Copy every line of the data that includes the string "conditions".

[Dataset entries]
%%
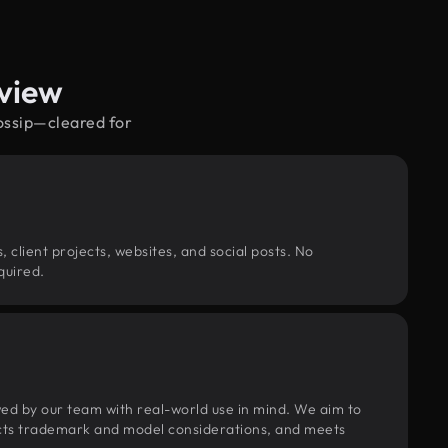
view
gossip—cleared for
, client projects, websites, and social posts. No
quired.
wed by our team with real-world use in mind. We aim to
pects trademark and model considerations, and meets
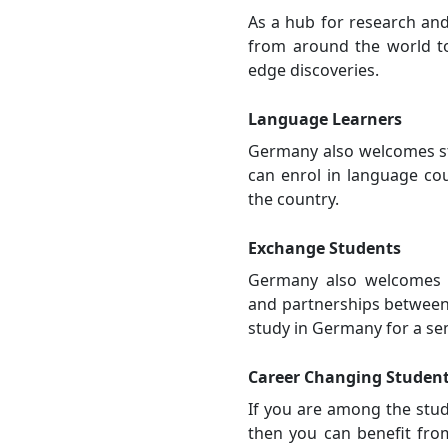
As a hub for research an
from around the world to
edge discoveries.
Language Learners
Germany also welcomes st
can enrol in language cou
the country.
Exchange Students
Germany also welcomes 
and partnerships between 
study in Germany for a se
Career Changing Studen
If you are among the stud
then you can benefit fro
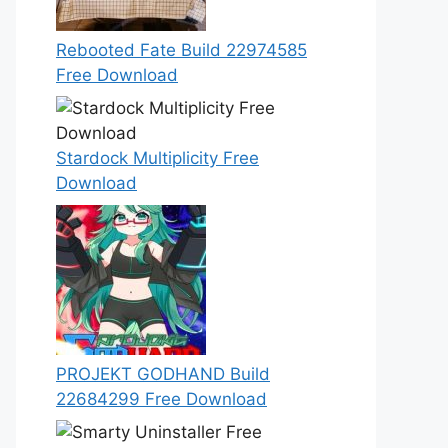
Rebooted Fate Build 22974585
Free Download
Stardock Multiplicity Free
Download
PROJEKT GODHAND Build
22684299 Free Download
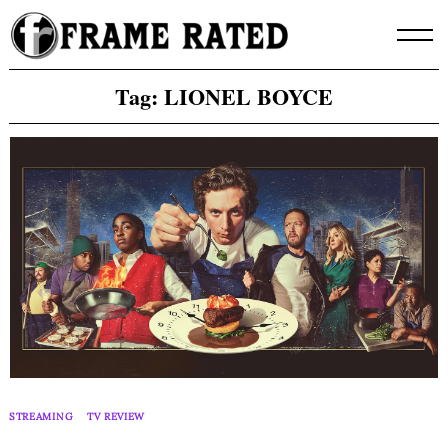
Skip
to
content
Tag:
LIONEL BOYCE
STREAMING
TV REVIEW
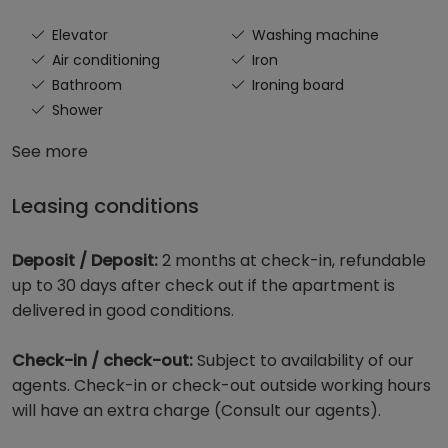
Elevator
Washing machine
Air conditioning
Iron
Bathroom
Ironing board
Shower
See more
Leasing conditions
Deposit / Deposit:
2 months at check-in, refundable
up to 30 days after check out if the apartment is
delivered in good conditions.
Check-in / check-out:
Subject to availability of our
agents. Check-in or check-out outside working hours
will have an extra charge (Consult our agents).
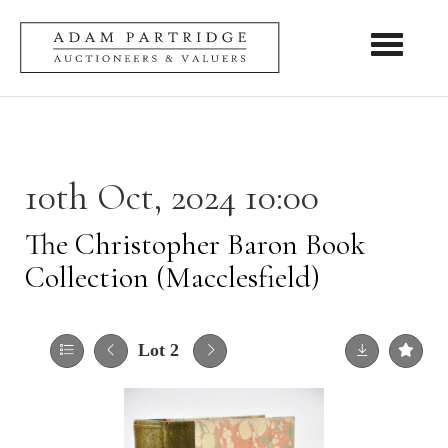
Toggle nav
10th Oct, 2024 10:00
The Christopher Baron Book
Collection (Macclesfield)
Lot 2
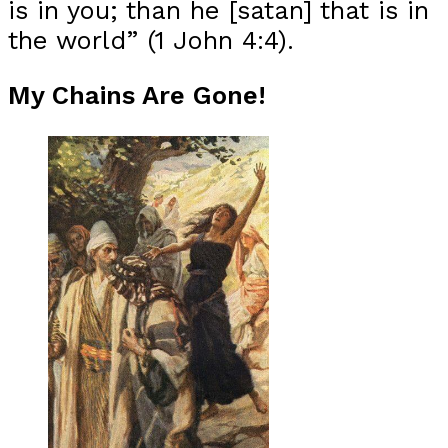
is in you; than he [satan] that is in
the world” (1 John 4:4).
My Chains Are Gone!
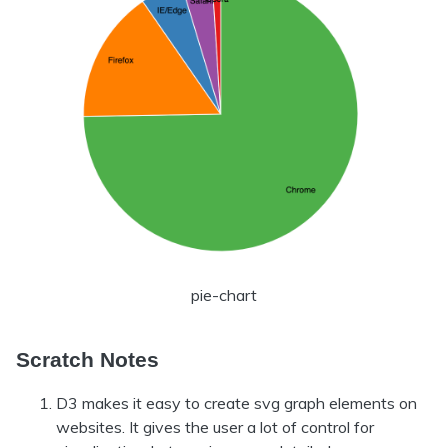
pie-chart
Scratch Notes
D3 makes it easy to create svg graph elements on
websites. It gives the user a lot of control for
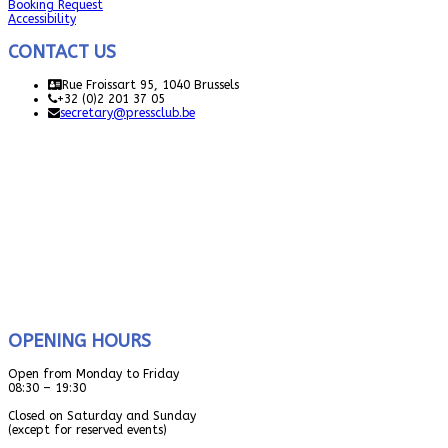
Booking Request
Accessibility
CONTACT US
Rue Froissart 95, 1040 Brussels
+32 (0)2 201 37 05
secretary@pressclub.be
OPENING HOURS
Open from Monday to Friday
08:30 – 19:30
Closed on Saturday and Sunday
(except for reserved events)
%%
▶ RESULT OF THE EXERCISE
Leasing conditions
delivered in good conditions.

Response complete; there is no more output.